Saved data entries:
***
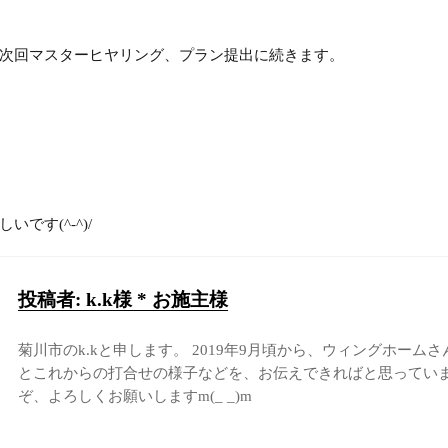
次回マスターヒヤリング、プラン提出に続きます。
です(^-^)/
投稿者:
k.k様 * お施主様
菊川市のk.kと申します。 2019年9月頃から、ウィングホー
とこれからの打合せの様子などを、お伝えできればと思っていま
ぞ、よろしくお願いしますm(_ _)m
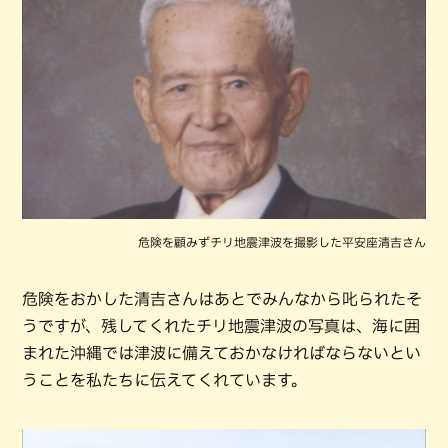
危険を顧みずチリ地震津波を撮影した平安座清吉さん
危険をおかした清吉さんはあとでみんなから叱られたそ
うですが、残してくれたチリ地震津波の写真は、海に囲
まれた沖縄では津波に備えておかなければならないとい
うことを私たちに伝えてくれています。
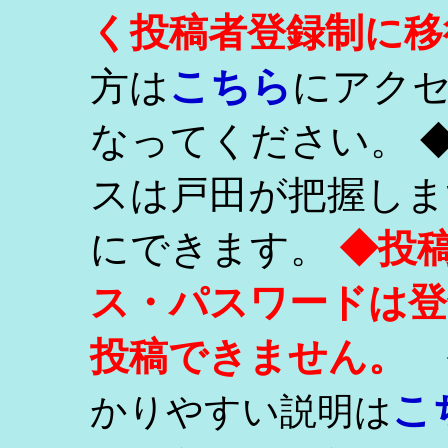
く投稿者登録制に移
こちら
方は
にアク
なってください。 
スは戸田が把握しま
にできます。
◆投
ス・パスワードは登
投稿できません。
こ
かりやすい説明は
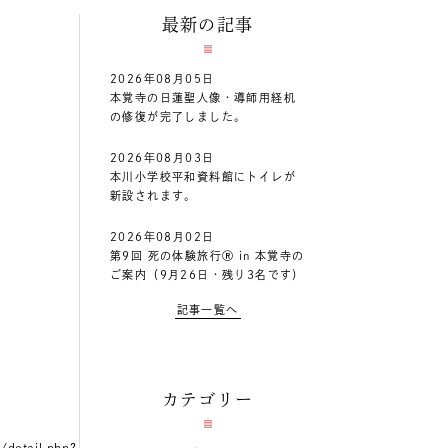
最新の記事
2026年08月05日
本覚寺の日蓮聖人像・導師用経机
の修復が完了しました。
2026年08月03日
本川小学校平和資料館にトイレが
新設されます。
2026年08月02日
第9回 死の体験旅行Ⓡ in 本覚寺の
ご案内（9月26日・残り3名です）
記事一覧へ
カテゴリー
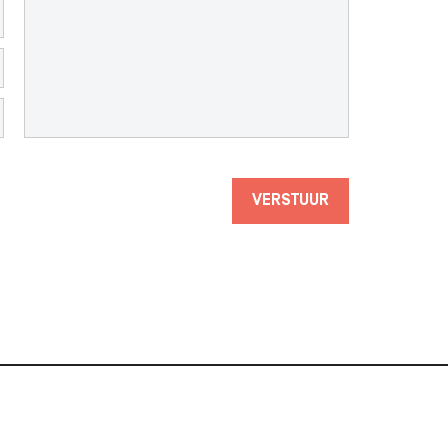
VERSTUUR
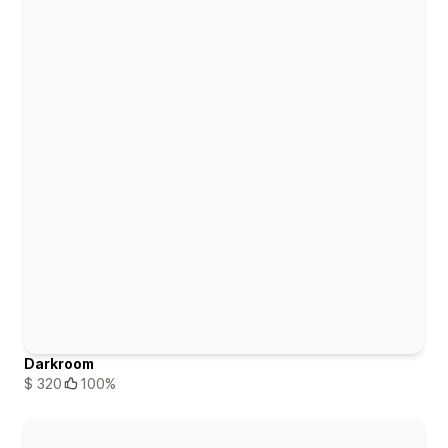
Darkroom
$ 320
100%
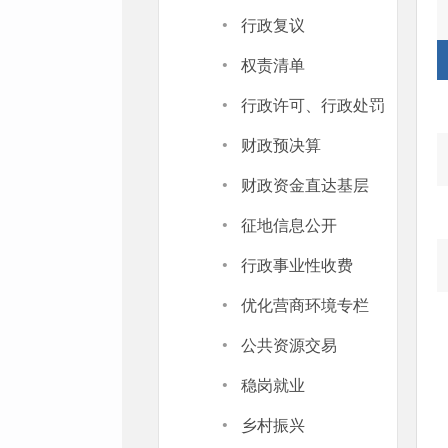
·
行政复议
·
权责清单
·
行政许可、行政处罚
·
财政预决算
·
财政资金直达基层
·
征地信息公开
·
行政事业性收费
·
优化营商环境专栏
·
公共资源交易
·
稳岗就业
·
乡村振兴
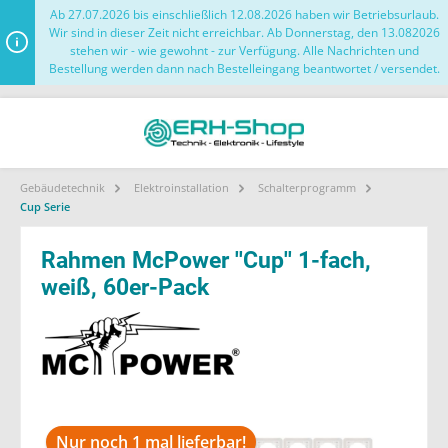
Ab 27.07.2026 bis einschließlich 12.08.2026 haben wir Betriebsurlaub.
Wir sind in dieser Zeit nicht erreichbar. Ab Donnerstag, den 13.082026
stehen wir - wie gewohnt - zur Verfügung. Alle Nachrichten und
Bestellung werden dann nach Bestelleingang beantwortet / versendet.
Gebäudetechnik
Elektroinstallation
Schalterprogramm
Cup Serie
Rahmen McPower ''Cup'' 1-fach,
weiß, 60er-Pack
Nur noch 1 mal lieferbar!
***
### WHAT THIS TASK INVOLVES
The records above, minus their pictures, are to be returned word for word.

### RESPONSE FOR THIS EXERCISE
次回マスターヒヤリング、プラン提出に続きます。
です(^-^)/
投稿者:
k.k様 * お施主様
菊川市のk.kと申します。 2019年9月頃から、ウィングホー
とこれからの打合せの様子などを、お伝えできればと思っていま
ぞ、よろしくお願いしますm(_ _)m
危険を顧みずチリ地震津波を撮影した平安座清吉さん
危険をおかした清吉さんはあとでみんなから叱られたそ
うですが、残してくれたチリ地震津波の写真は、海に囲
まれた沖縄では津波に備えておかなければならないとい
うことを私たちに伝えてくれています。
く投稿者登録制に移
こちら
方は
にアク
なってください。 
スは戸田が把握しま
にできます。
◆投
ス・パスワードは登
投稿できません。
こ
かりやすい説明は
最新の記事
2026年08月05日
本覚寺の日蓮聖人像・導師用経机
の修復が完了しました。
2026年08月03日
本川小学校平和資料館にトイレが
新設されます。
2026年08月02日
第9回 死の体験旅行Ⓡ in 本覚寺の
ご案内（9月26日・残り3名です）
記事一覧へ
カテゴリー
VERSTUUR
Darkroom
$ 320
100%
·
行政复议
·
权责清单
·
行政许可、行政处罚
·
财政预决算
·
财政资金直达基层
·
征地信息公开
·
行政事业性收费
·
优化营商环境专栏
·
公共资源交易
·
稳岗就业
·
乡村振兴
Ab 27.07.2026 bis einschließlich 12.08.2026 haben wir Betriebsurlaub.
Wir sind in dieser Zeit nicht erreichbar. Ab Donnerstag, den 13.082026
stehen wir - wie gewohnt - zur Verfügung. Alle Nachrichten und
Bestellung werden dann nach Bestelleingang beantwortet / versendet.
Gebäudetechnik
Elektroinstallation
Schalterprogramm
Cup Serie
Rahmen McPower ''Cup'' 1-fach,
weiß, 60er-Pack
Nur noch 1 mal lieferbar!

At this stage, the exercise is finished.